Люди, очнувшиеся от ожидания вечности, поспешили к месту падения. Переполох разрушенного муравейника охватил их. Они бегали взад-вперёд как мыши, поднимая пыль, кто-то пытался слить утекающий керосин.
Никому не приходило в голову начать происходить в другую сторону, как и ложке не приходит в голову (?) быть вогнутой не в сторону гравитации.
Всадник запрыгнул на коня и понёсся прочь, смешиваясь со своим звуком в скоро наступающей тьме.
4.
— Сознание не может быть разным, оно как кисель, заполняет все выбоины и вмятины, оставшиеся на поверхности сна. Мы всего лишь узлы решётки, атомы, суть одно и то же, — говорил Механик, стараясь не отвлекаться от работы. — Непрерывная многомерная сетка, понимаешь? А сознание и время заполняют пустоту, что как мешки, нарастает на края этой сетки.

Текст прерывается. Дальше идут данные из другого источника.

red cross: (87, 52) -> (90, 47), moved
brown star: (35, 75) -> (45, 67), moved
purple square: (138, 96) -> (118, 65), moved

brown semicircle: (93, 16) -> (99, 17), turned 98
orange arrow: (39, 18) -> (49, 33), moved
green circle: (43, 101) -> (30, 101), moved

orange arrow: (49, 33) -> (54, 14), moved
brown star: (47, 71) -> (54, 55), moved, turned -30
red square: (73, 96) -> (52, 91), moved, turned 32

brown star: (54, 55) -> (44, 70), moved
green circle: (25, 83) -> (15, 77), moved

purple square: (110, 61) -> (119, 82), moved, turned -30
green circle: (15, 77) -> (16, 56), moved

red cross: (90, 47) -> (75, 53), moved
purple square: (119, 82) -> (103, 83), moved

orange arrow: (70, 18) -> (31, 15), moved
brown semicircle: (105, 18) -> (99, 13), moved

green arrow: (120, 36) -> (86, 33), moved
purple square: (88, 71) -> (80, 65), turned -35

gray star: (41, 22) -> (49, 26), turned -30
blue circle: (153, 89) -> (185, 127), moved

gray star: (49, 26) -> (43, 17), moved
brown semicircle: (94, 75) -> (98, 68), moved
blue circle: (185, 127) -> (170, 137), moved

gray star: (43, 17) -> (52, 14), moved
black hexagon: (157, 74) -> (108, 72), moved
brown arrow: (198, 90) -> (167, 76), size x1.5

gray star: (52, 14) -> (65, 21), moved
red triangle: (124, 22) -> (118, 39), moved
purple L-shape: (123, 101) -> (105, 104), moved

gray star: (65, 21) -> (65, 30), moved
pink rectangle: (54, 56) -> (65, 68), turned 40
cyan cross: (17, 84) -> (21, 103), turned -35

— И что происходит, когда один атом покидает её? — спросил Бронштейн, прохаживающийся взад-вперёд позади Механика. — Вот ты, например, исчез, кто вместо тебя останется в узле? Кто будет держать то… что ты пытаешься удержать.
— Гаечные ключи? — усмехнулся Механик.
— Да всё ты понял… — начал было Бронштейн, но откуда-то раздался смех ещё больший, чем тот, что повис на губе Механика.
Они помолчали.
— Мешок лопается. А я никуда не исчезаю, — продолжил Механик, — Атом никогда не покидает решётку. Меняется только кожура, если позволишь так выразиться. Меняется только воздух в мешке и сам мешок.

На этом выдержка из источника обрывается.